» **WHAT IS EXPECTED**:
Write out all records as given; omit images.

» **Transcribed page contents**:
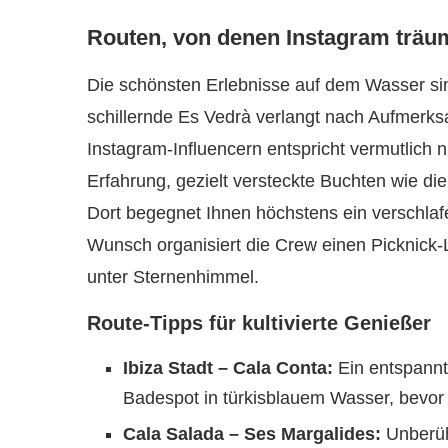
Routen, von denen Instagram träum
Die schönsten Erlebnisse auf dem Wasser sin
schillernde Es Vedrà verlangt nach Aufmerks
Instagram-Influencern entspricht vermutlich 
Erfahrung, gezielt versteckte Buchten wie di
Dort begegnet Ihnen höchstens ein verschlafe
Wunsch organisiert die Crew einen Picknick
unter Sternenhimmel.
Route-Tipps für kultivierte Genießer
Ibiza Stadt – Cala Conta:
Ein entspannt
Badespot in türkisblauem Wasser, bevor 
Cala Salada – Ses Margalides:
Unberühr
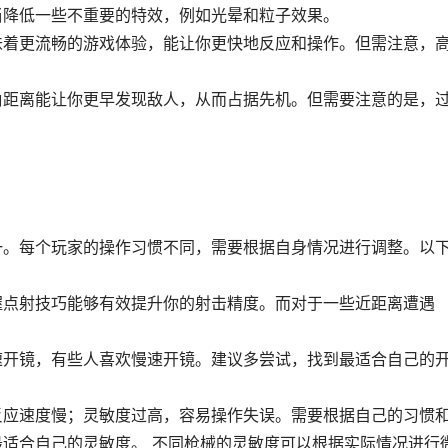
当降低一些不重要的特效，例如光晕和粒子效果。
味着更流畅的游戏体验，能让你更快地反应和操作。但需注意，
角距离能让你更早发现敌人，从而占据先机。但需要注意的是，
一。每个玩家的操作习惯不同，需要根据自身情况进行调整。以
握点射技巧能够有效提升你的射击精度。而对于一些近距离遭遇
速开镜，有些人喜欢慢速开镜。建议多尝试，找到最适合自己的
反应速度慢；灵敏度过高，容易操作失误。需要根据自己的习惯
适合自己的灵敏度。 不同枪械的灵敏度可以根据实际情况进行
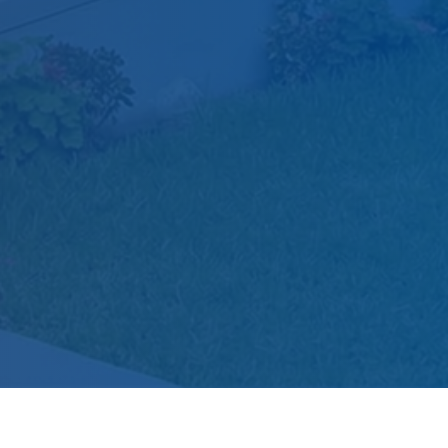
Pregrado
Gestión Administrativa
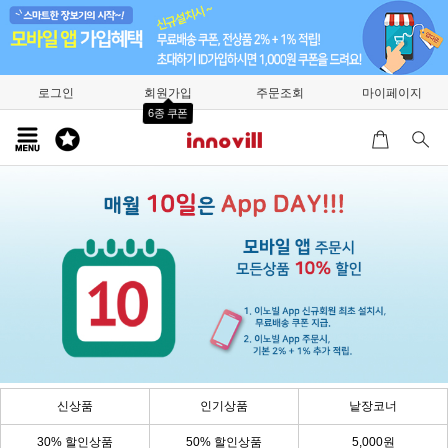
로그인
회원가입
주문조회
마이페이지
6종 쿠폰
신상품
인기상품
낱장코너
30% 할인상품
50% 할인상품
5,000원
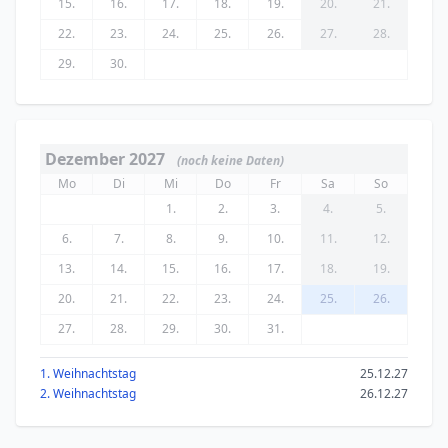
15.
16.
17.
18.
19.
20.
21.
22.
23.
24.
25.
26.
27.
28.
29.
30.
Dezember 2027
(noch keine Daten)
Mo
Di
Mi
Do
Fr
Sa
So
1.
2.
3.
4.
5.
6.
7.
8.
9.
10.
11.
12.
13.
14.
15.
16.
17.
18.
19.
20.
21.
22.
23.
24.
25.
26.
27.
28.
29.
30.
31.
1. Weihnachtstag
25.12.27
2. Weihnachtstag
26.12.27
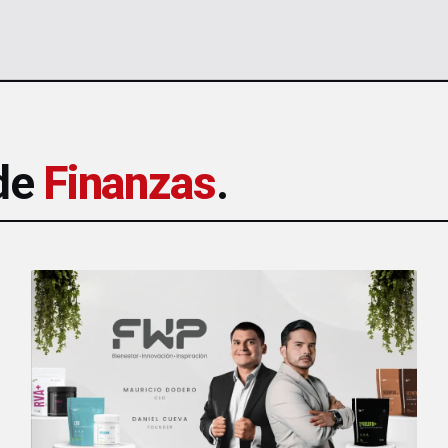
 de
Finanzas
.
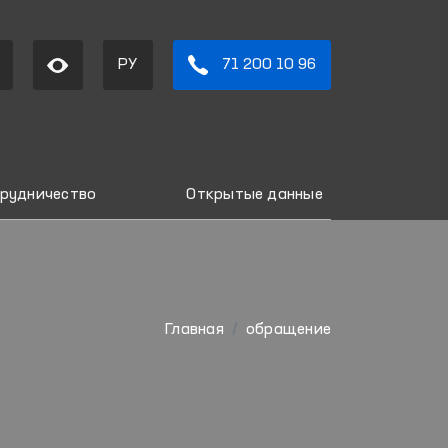
РУ
71 200 10 96
рудничество
Открытые данные
Главная
обращение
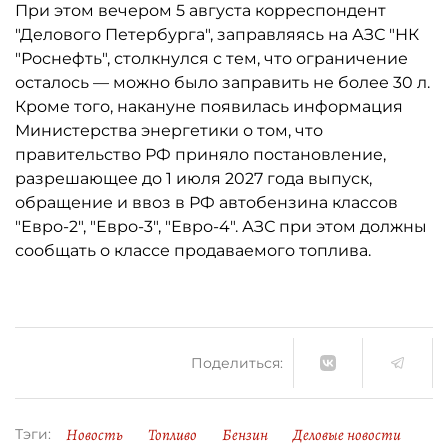
При этом вечером 5 августа корреспондент
"Делового Петербурга", заправляясь на АЗС "НК
"Роснефть", столкнулся с тем, что ограничение
осталось ­— можно было заправить не более 30 л.
Кроме того, накануне появилась информация
Министерства энергетики о том, что
правительство РФ приняло постановление,
разрешающее до 1 июля 2027 года выпуск,
обращение и ввоз в РФ автобензина классов
"Евро-2", "Евро-3", "Евро-4". АЗС при этом должны
сообщать о классе продаваемого топлива.
Поделиться:
Новость
Топливо
Бензин
Деловые новости
Тэги:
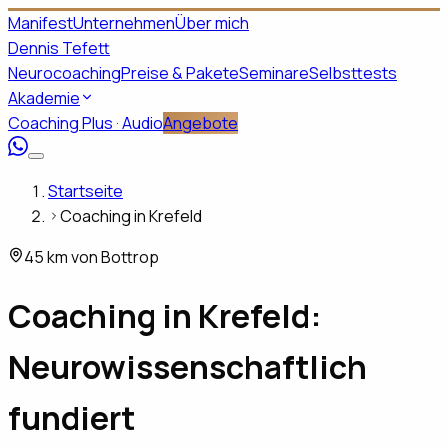
Manifest
Unternehmen
Über mich
Dennis Tefett
Neurocoaching
Preise & Pakete
Seminare
Selbsttests
Akademie
Coaching Plus · Audio
Angebote
Startseite
Coaching in Krefeld
45 km von Bottrop
Coaching in
Krefeld
:
Neurowissenschaftlich
fundiert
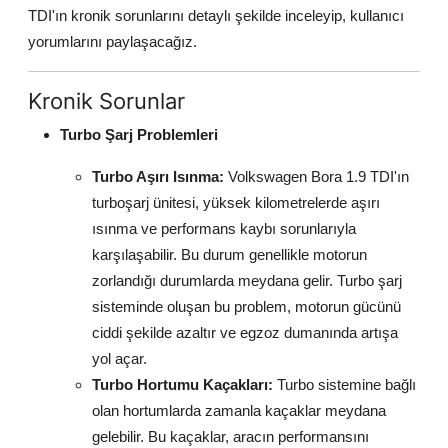
TDI'ın kronik sorunlarını detaylı şekilde inceleyip, kullanıcı
Aydınlatma & Görüş
yorumlarını paylaşacağız.
Şanzıman & Aktarma
Kronik Sorunlar
Dizel Sistemler
Turbo Şarj Problemleri
Multimedya & Elektronik
Turbo Aşırı Isınma:
Volkswagen Bora 1.9 TDI'ın
turboşarj ünitesi, yüksek kilometrelerde aşırı
ısınma ve performans kaybı sorunlarıyla
karşılaşabilir. Bu durum genellikle motorun
zorlandığı durumlarda meydana gelir. Turbo şarj
sisteminde oluşan bu problem, motorun gücünü
ciddi şekilde azaltır ve egzoz dumanında artışa
yol açar.
Turbo Hortumu Kaçakları:
Turbo sistemine bağlı
olan hortumlarda zamanla kaçaklar meydana
gelebilir. Bu kaçaklar, aracın performansını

» **TASK RESPONSE**:
Routen, von denen Instagram träum
Die schönsten Erlebnisse auf dem Wasser sin
schillernde Es Vedrà verlangt nach Aufmerks
Instagram-Influencern entspricht vermutlich 
Erfahrung, gezielt versteckte Buchten wie di
Dort begegnet Ihnen höchstens ein verschlafe
Wunsch organisiert die Crew einen Picknick
unter Sternenhimmel.
Route-Tipps für kultivierte Genießer
Ibiza Stadt – Cala Conta:
Ein entspannt
Badespot in türkisblauem Wasser, bevor 
Cala Salada – Ses Margalides:
Unberühr
当降低一些不重要的特效，例如光晕和粒子效果。
味着更流畅的游戏体验，能让你更快地反应和操作。但需注意，
角距离能让你更早发现敌人，从而占据先机。但需要注意的是，
一。每个玩家的操作习惯不同，需要根据自身情况进行调整。以
握点射技巧能够有效提升你的射击精度。而对于一些近距离遭遇
速开镜，有些人喜欢慢速开镜。建议多尝试，找到最适合自己的
反应速度慢；灵敏度过高，容易操作失误。需要根据自己的习惯
适合自己的灵敏度。 不同枪械的灵敏度可以根据实际情况进行
Pregrado
Gestión Administrativa
로그인
회원가입
주문조회
마이페이지
6종 쿠폰
신상품
인기상품
낱장코너
30% 할인상품
50% 할인상품
5,000원
15.
16.
17.
18.
19.
20.
21.
22.
23.
24.
25.
26.
27.
28.
29.
30.
Dezember 2027
(noch keine Daten)
Mo
Di
Mi
Do
Fr
Sa
So
1.
2.
3.
4.
5.
6.
7.
8.
9.
10.
11.
12.
13.
14.
15.
16.
17.
18.
19.
20.
21.
22.
23.
24.
25.
26.
27.
28.
29.
30.
31.
1. Weihnachtstag
25.12.27
2. Weihnachtstag
26.12.27
 de
Finanzas
.
РУ
71 200 10 96
рудничество
Открытые данные
Главная
обращение
При этом вечером 5 августа корреспондент
"Делового Петербурга", заправляясь на АЗС "НК
"Роснефть", столкнулся с тем, что ограничение
осталось ­— можно было заправить не более 30 л.
Кроме того, накануне появилась информация
Министерства энергетики о том, что
правительство РФ приняло постановление,
разрешающее до 1 июля 2027 года выпуск,
обращение и ввоз в РФ автобензина классов
"Евро-2", "Евро-3", "Евро-4". АЗС при этом должны
сообщать о классе продаваемого топлива.
Поделиться:
Новость
Топливо
Бензин
Деловые новости
Тэги:
Manifest
Unternehmen
Über mich
Dennis Tefett
Neurocoaching
Preise & Pakete
Seminare
Selbsttests
Akademie
Coaching Plus · Audio
Angebote
Startseite
Coaching in Krefeld
45 km von Bottrop
Coaching in
Krefeld
:
Neurowissenschaftlich
fundiert
TDI'ın kronik sorunlarını detaylı şekilde inceleyip, kullanıcı
Aydınlatma & Görüş
yorumlarını paylaşacağız.
Şanzıman & Aktarma
Kronik Sorunlar
Dizel Sistemler
Turbo Şarj Problemleri
Multimedya & Elektronik
Turbo Aşırı Isınma:
Volkswagen Bora 1.9 TDI'ın
turboşarj ünitesi, yüksek kilometrelerde aşırı
ısınma ve performans kaybı sorunlarıyla
karşılaşabilir. Bu durum genellikle motorun
zorlandığı durumlarda meydana gelir. Turbo şarj
sisteminde oluşan bu problem, motorun gücünü
ciddi şekilde azaltır ve egzoz dumanında artışa
yol açar.
Turbo Hortumu Kaçakları:
Turbo sistemine bağlı
olan hortumlarda zamanla kaçaklar meydana
gelebilir. Bu kaçaklar, aracın performansını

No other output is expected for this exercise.